I can see why Quentin may believe that I have “abandoned the idea of Truth,” even though I don’t think I have. I talked at the I School about the Net being phenomenologically more true to avoid giving the impression that I think our media evolve toward truth the way we used to think (i.e., before Thomas Kuhn) science does. Something more complex is happening than one approximation of truth replacing a prior, less accurate approximation.

And I have to say that this entire topic makes me antsy. I have an awkward, uncertain, unresolved attitude about the nature of truth. The same as many of us. I claim no special insight into this at all. Nevertheless, here goes…

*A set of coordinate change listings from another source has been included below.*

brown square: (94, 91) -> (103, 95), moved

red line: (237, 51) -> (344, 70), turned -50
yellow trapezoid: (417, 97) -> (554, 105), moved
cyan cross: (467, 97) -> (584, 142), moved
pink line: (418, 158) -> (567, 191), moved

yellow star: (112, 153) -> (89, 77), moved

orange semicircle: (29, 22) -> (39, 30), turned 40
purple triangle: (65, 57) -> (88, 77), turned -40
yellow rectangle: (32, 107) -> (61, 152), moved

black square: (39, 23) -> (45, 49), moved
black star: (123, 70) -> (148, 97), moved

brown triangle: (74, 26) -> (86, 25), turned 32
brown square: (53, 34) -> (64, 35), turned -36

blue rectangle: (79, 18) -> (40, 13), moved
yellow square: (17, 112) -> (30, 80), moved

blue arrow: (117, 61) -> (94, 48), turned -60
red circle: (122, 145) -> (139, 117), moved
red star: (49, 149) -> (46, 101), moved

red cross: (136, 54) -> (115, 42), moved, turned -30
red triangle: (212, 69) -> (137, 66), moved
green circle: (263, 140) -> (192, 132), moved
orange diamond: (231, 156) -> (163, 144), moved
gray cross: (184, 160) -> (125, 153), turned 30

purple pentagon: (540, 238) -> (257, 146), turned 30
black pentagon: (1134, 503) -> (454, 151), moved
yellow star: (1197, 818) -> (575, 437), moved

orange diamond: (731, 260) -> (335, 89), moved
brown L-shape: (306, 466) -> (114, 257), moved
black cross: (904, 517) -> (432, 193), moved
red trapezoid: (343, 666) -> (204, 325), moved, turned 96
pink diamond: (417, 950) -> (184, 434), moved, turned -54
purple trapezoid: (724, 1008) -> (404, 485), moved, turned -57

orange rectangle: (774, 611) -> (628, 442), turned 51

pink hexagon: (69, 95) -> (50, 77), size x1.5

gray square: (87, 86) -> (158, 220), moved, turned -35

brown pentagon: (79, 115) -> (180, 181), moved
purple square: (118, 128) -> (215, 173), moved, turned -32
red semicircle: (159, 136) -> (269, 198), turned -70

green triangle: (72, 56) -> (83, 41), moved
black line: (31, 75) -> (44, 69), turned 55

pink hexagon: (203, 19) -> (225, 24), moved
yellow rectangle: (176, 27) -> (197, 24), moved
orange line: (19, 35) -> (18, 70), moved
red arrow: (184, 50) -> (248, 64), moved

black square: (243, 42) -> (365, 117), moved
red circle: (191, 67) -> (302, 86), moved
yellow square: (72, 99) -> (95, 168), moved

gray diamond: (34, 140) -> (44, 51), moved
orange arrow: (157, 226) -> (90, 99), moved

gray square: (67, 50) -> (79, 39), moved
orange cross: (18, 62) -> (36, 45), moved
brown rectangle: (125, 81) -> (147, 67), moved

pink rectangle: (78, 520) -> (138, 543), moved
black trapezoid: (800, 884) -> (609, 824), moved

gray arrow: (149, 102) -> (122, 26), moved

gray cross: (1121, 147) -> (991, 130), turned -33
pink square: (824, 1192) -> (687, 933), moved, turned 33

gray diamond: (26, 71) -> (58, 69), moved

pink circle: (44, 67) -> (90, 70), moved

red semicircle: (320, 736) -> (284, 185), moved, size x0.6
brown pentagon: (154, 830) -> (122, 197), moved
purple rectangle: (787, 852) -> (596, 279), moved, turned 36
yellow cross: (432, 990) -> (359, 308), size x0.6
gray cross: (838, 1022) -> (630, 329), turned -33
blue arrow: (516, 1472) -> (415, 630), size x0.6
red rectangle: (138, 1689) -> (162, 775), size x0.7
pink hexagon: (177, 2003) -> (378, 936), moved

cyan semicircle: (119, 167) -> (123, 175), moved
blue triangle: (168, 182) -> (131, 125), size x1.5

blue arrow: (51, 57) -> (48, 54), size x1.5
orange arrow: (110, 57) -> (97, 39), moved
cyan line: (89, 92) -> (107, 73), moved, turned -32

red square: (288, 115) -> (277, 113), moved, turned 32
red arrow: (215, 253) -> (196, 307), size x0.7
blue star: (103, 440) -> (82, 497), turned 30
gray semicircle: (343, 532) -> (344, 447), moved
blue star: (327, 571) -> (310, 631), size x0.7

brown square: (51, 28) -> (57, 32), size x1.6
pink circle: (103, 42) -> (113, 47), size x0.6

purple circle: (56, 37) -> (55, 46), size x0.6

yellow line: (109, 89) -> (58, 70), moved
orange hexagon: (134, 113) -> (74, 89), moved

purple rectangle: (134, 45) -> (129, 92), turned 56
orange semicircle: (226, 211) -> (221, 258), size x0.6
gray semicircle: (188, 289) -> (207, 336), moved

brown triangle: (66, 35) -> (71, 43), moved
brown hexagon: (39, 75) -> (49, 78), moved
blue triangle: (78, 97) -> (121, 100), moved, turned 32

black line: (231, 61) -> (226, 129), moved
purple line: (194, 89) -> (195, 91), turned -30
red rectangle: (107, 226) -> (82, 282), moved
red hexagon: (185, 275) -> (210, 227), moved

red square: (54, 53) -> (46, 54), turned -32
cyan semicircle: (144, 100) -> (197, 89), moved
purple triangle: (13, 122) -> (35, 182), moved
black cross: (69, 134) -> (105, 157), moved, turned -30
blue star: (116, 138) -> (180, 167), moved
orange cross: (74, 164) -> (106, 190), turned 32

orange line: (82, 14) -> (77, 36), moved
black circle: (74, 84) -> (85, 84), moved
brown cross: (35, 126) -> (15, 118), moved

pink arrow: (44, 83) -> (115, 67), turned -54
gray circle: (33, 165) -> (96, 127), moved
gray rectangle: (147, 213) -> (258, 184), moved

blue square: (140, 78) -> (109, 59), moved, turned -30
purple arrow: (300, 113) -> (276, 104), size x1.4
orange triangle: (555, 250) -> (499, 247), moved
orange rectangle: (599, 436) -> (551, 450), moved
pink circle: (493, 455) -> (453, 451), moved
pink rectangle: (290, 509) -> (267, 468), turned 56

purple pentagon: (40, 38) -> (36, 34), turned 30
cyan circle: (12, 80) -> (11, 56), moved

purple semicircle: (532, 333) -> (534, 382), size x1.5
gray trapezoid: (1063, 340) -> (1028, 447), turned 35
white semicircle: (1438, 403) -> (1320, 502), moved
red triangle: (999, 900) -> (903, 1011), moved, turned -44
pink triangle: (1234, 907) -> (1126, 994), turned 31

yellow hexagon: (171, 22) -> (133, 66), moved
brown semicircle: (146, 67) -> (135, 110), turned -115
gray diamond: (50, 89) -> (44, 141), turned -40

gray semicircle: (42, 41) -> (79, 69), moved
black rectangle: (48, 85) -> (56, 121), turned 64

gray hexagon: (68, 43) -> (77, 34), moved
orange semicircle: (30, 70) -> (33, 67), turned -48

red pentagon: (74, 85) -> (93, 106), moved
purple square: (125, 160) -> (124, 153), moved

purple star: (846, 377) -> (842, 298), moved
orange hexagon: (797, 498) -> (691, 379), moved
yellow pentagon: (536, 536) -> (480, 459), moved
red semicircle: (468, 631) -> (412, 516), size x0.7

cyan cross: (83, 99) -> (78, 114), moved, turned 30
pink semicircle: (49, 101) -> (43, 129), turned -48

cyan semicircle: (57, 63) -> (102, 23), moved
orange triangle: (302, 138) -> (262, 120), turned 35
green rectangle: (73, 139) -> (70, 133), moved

My sense that truth and knowledge are situated in one’s culture, history, language, and personal history comes from Heidegger. I also take from Heidegger my sense of “phenomenological truth,” which takes truth as being the ways the world shows itself to us, rather than as an inner mental representation that accords with an outer reality. This is core to Heidegger and phenomenology. There are many ways in which we enable the world to show itself to us, including science, religion and art. Those ways have their own forms and rules (as per Wittgenstein). They are genuinely ways of knowing the world, not mere “games.” Nor are the truths these engagements reveal “pictures of reality” (to use Quentin’s phrase). They are — and I’m sorry to get all Heideggerian on you again — ways of being in the world. We live them. They are engaged, embodied truths, not mere representations or cognitions.

So, yes, I am among the many who have abandoned the idea of Truth as an inner representation of an outer reality from which we are so essentially detached that some of the greatest philosophers in the West have had to come up with psychotic theories to explain how we can know our world at all. (Leibniz, Spinoza, and Descartes, you know who I’m talking about.) But I have not abandoned the idea that the world is one way and not another. I have not abandoned the idea that beliefs can seem right but be wrong. I have not abandoned the importance of facts and evidence within many crucial discourses. Nor have I abandoned the idea that it is supremely important to learn how the world is. In fact, I may have said in the talk, and do say (I think) in the book that networked knowledge is becoming more like how scientists have understood knowledge for generations now.

So, for me the choice isn’t between eternal verities that are independent of all lived historial situations and the chaos of no truth at all. We can’t get outside of our situation, but that’s ok because truth and knowledge are only possible within a situation. If the Net’s properties are closer to the truth of our human condition than, say, broadcast’s properties were, that truth of our human condition itself is situated in a particular historical-cultural moment. That does not lift the obligation on us poor humans beings to try to understand, cherish, and engage with our world as truthfully as we possibly can.

But the main thing is, no, I don’t think the Net is ruining everything, and I am (overall) thrilled to see how the Net is transforming knowledge.